# AVATAR posting from Picasa web site



## RDB (Jun 6, 2008)

Where do I find instructions.

I see the Edit Avatar under User CP and have picked one from the preselected group. That worked fine. But how do I get to choose from a web site.
Two days ago, I was able to see a place for browsing and picked the URL and inserted it. The picture was inserted so I clicked Save Changes but it never went anywhere that I can see.

Now I can't find that place that allows for browsing.

Robert


----------



## TUGBrian (Jun 6, 2008)

id always thought it was a member only thing...but apparently not (tis a doug question)

but to answer yours...when you click "user cp" at the top left hand corner just below the large tugbbs logo it takes you to your user control panel.

on the left hand side is a link to "update avatar"

you will then get to choose from a selection of pre-installed avatars...or upload your own...or point to a picture on another website.

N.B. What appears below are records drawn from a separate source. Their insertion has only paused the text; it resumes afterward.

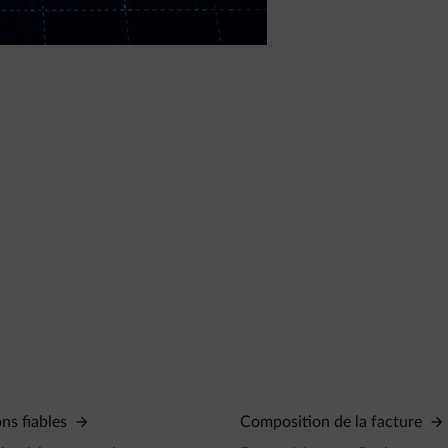
ons fiables
Composition de la facture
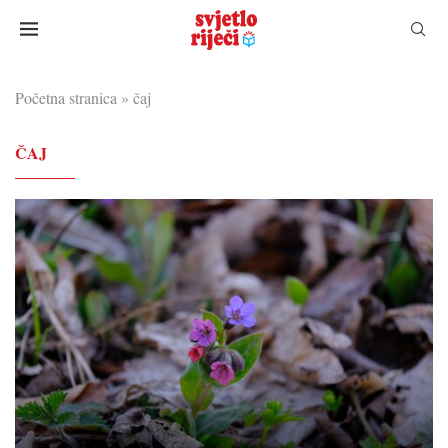
Početna stranica
»
čaj
ČAJ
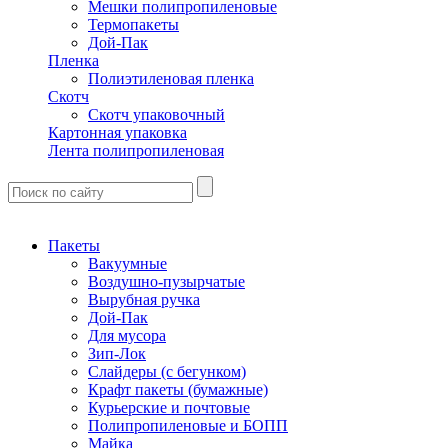
Мешки полипропиленовые
Термопакеты
Дой-Пак
Пленка
Полиэтиленовая пленка
Скотч
Скотч упаковочный
Картонная упаковка
Лента полипропиленовая
Пакеты
Вакуумные
Воздушно-пузырчатые
Вырубная ручка
Дой-Пак
Для мусора
Зип-Лок
Слайдеры (с бегунком)
Крафт пакеты (бумажные)
Курьерские и почтовые
Полипропиленовые и БОПП
Майка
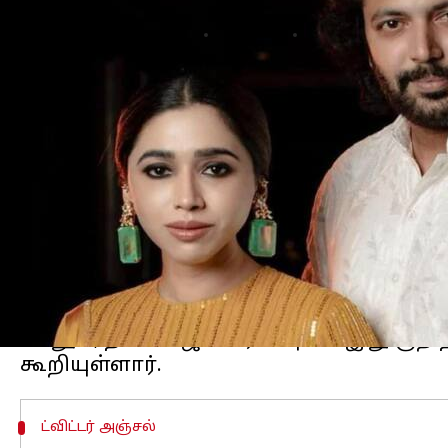
எழுதியவர்
Sep 11, 2024
10:38 am
Venkatalakshmi V
செய்தி முன்னோட்டம்
இரண்டு தினங்களுக்கு முன்னர் தன்ன
ரவி
.
நீண்ட ஆலோசனைக்கு பின்னர் தனது
மன
தெரிவித்திருந்தார்.
தன்னை சார்ந்தவர்களின் நலனை கருத்தில
இந்த நிலையில் ஜெயம் ரவியின் மனைவி 
அதில், இந்த விவாகரத்து முடிவு ஒரு சார
என்றும், குடும்ப நலன் கருதி எடுக்கப்பட்
மேலும், தான் ஜெயம் ரவியுடன் இது குறி
ட்விட்டர் அஞ்சல்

however with both the latter options you must be aware of the file size constraints.


----------



## RDB (Jun 6, 2008)

TUGBrian said:


> id always thought it was a member only thing...but apparently not (tis a doug question)
> 
> but to answer yours...when you click "user cp" at the top left hand corner just below the large tugbbs logo it takes you to your user control panel.
> 
> ...



Could be a members only thing as a couple of days ago the option to browse and install my own from a website seemed to go just fine, but never materialized. The photo I chose was there and I clicked Save Changes but got nowhere. Yesterday and today I no longer have the option, only pre-installed avatars.


----------



## Makai Guy (Jun 8, 2008)

Yes, the ability to upload custom avatars is one of the perks reserved for TUG Members.


----------